• Document structure recognition data:
|---|
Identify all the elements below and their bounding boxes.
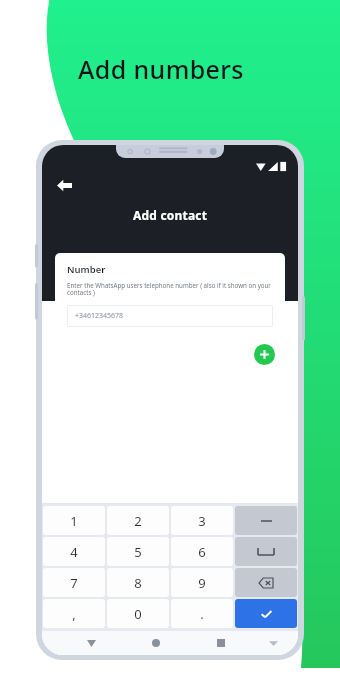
button[interactable]: Space: [235, 537, 297, 566]
staticText: Add numbers: [78, 52, 244, 86]
button[interactable]: .: [171, 599, 233, 628]
staticText: 2: [134, 512, 142, 530]
staticText: 6: [198, 543, 206, 561]
button[interactable]: 8: [107, 568, 169, 597]
staticText: 3: [198, 512, 206, 530]
button[interactable]: 6: [171, 537, 233, 566]
button[interactable]: Home: [146, 633, 166, 653]
button[interactable]: ,: [43, 599, 105, 628]
staticText: 1: [70, 512, 78, 530]
button[interactable]: Add number: [254, 344, 275, 365]
staticText: Enter the WhatsApp users telephone numbe…: [67, 281, 273, 297]
button[interactable]: Dash: [235, 506, 297, 535]
button[interactable]: 5: [107, 537, 169, 566]
staticText: .: [200, 605, 204, 623]
staticText: 5: [134, 543, 142, 561]
staticText: 9: [198, 574, 206, 592]
button[interactable]: Back: [81, 633, 101, 653]
button[interactable]: 4: [43, 537, 105, 566]
staticText: 4: [70, 543, 78, 561]
button[interactable]: Recents: [211, 633, 231, 653]
button[interactable]: 0: [107, 599, 169, 628]
staticText: Number: [67, 263, 106, 276]
button[interactable]: Enter: [235, 599, 297, 628]
staticText: ,: [72, 605, 76, 623]
button[interactable]: 2: [107, 506, 169, 535]
button[interactable]: Hide keyboard: [264, 634, 282, 652]
button[interactable]: 9: [171, 568, 233, 597]
button[interactable]: 7: [43, 568, 105, 597]
staticText: 7: [70, 574, 78, 592]
staticText: 8: [134, 574, 142, 592]
button[interactable]: +34612345678: [67, 305, 273, 327]
button[interactable]: Back: [50, 171, 78, 199]
staticText: +34612345678: [75, 311, 124, 321]
staticText: Add contact: [133, 207, 208, 223]
button[interactable]: 3: [171, 506, 233, 535]
button[interactable]: 1: [43, 506, 105, 535]
button[interactable]: Number: [55, 253, 285, 367]
staticText: 0: [134, 605, 142, 623]
button[interactable]: Backspace: [235, 568, 297, 597]
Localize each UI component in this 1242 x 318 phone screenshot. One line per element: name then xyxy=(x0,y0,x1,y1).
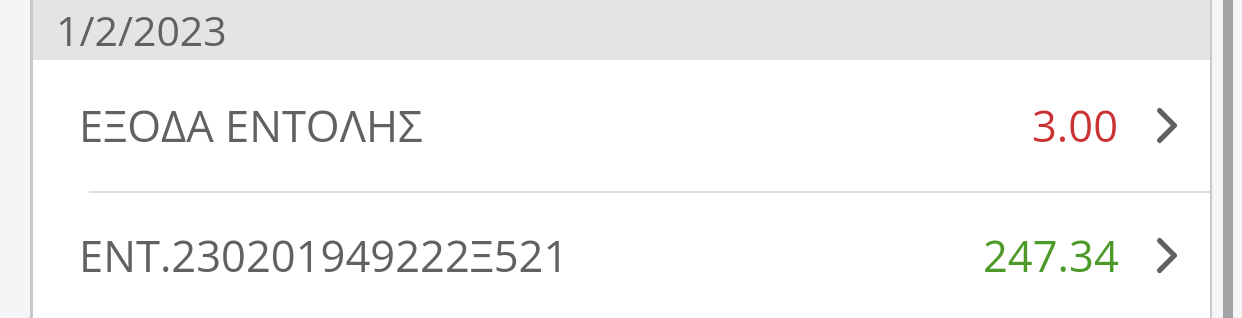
other: Open details xyxy=(1157,238,1177,273)
button[interactable]: ENT.230201949222Ξ521 xyxy=(33,193,1210,318)
other: Open details xyxy=(1157,108,1177,143)
staticText: 1/2/2023 xyxy=(56,2,227,58)
staticText: 247.34 xyxy=(983,226,1119,285)
staticText: ENT.230201949222Ξ521 xyxy=(79,226,569,285)
button[interactable]: ΕΞΟΔΑ ΕΝΤΟΛΗΣ xyxy=(33,60,1210,191)
staticText: 3.00 xyxy=(1032,96,1119,155)
staticText: ΕΞΟΔΑ ΕΝΤΟΛΗΣ xyxy=(79,96,423,155)
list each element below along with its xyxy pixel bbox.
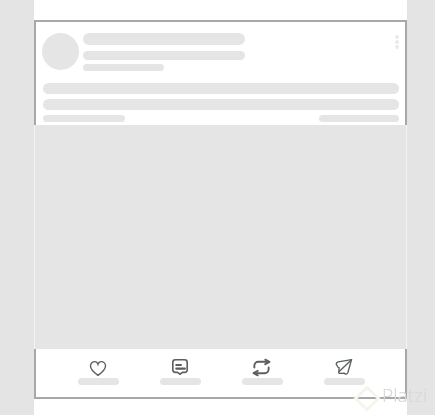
|---|
• Task item:
Would you write out exactly the lines of the data from the one holding "Localize each UI" to the final line, both included, with pictures left out?

• Output of the exercise:
Localize each UI component in this 1242 x 318 phone screenshot. One line per element: name then xyxy=(x0,y0,x1,y1).
other: Open details xyxy=(1157,238,1177,273)
button[interactable]: ENT.230201949222Ξ521 xyxy=(33,193,1210,318)
other: Open details xyxy=(1157,108,1177,143)
staticText: 1/2/2023 xyxy=(56,2,227,58)
staticText: 247.34 xyxy=(983,226,1119,285)
staticText: ENT.230201949222Ξ521 xyxy=(79,226,569,285)
button[interactable]: ΕΞΟΔΑ ΕΝΤΟΛΗΣ xyxy=(33,60,1210,191)
staticText: 3.00 xyxy=(1032,96,1119,155)
staticText: ΕΞΟΔΑ ΕΝΤΟΛΗΣ xyxy=(79,96,423,155)
list each element below along with its xyxy pixel bbox.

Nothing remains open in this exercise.